Los policías también tienen las suyas, sobre todo en horas pico: “caballeros a la izquierda, damas a la derecha”. Las de los pasajeros en vagón, como “¿baja en la que sigue?”; el angustioso “¡aquí bajo, dejen salir!”; y el contundente “si no quieres que te empuje vete en taxi”. Y qué tal las que surgen como epifanía en una conversación: “Ya no hay caballeros. Si hay, señora. Lo que no hay son asientos”.
También están las que utilizan el nombre del transporte para gritar consignas, como el “metro popular” después de un concierto masivo. Y la que creó Armando Palomas en La cumbia del masking tape, para mostrar su descontento contra la policía cuando actúa como instrumento de represión: “Si me encarcelan mañana que sea por metro Vallejo pa´ decirles en su cara pinche bola de pendejos”.

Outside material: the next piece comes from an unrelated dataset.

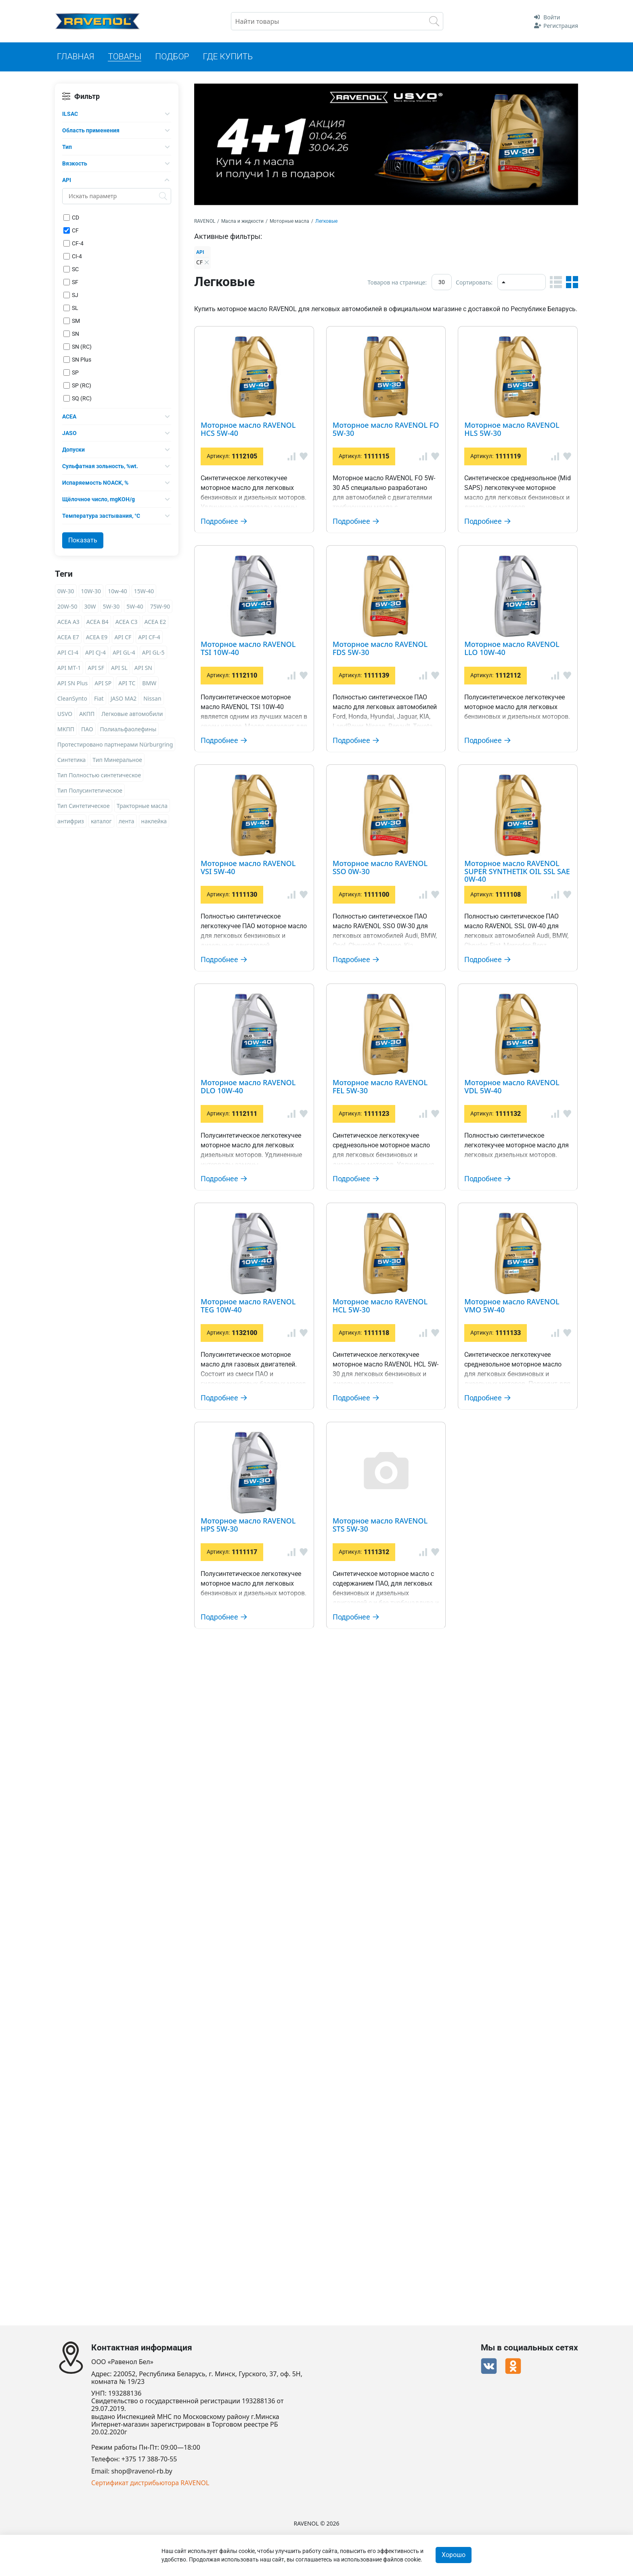 The width and height of the screenshot is (633, 2576). Describe the element at coordinates (391, 1868) in the screenshot. I see `Моторное масло RAVENOL HCL 5W-30` at that location.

Cierto que en ocasiones hay personas que suben a este transporte sin pagar boleto, otros causan algún alboroto y unos más por irrespetuosos hasta los llegan a sacar, como lo cuenta Trolebús en Camas mal hechas. Sin embargo, nadie que haya vivido en la CDMX puede explicar la vida de esta ciudad sin este medio de transporte. Bien lo canta El Tri en Chilango exiliado: la sangre corre al ritmo del metro. Eso que ni qué.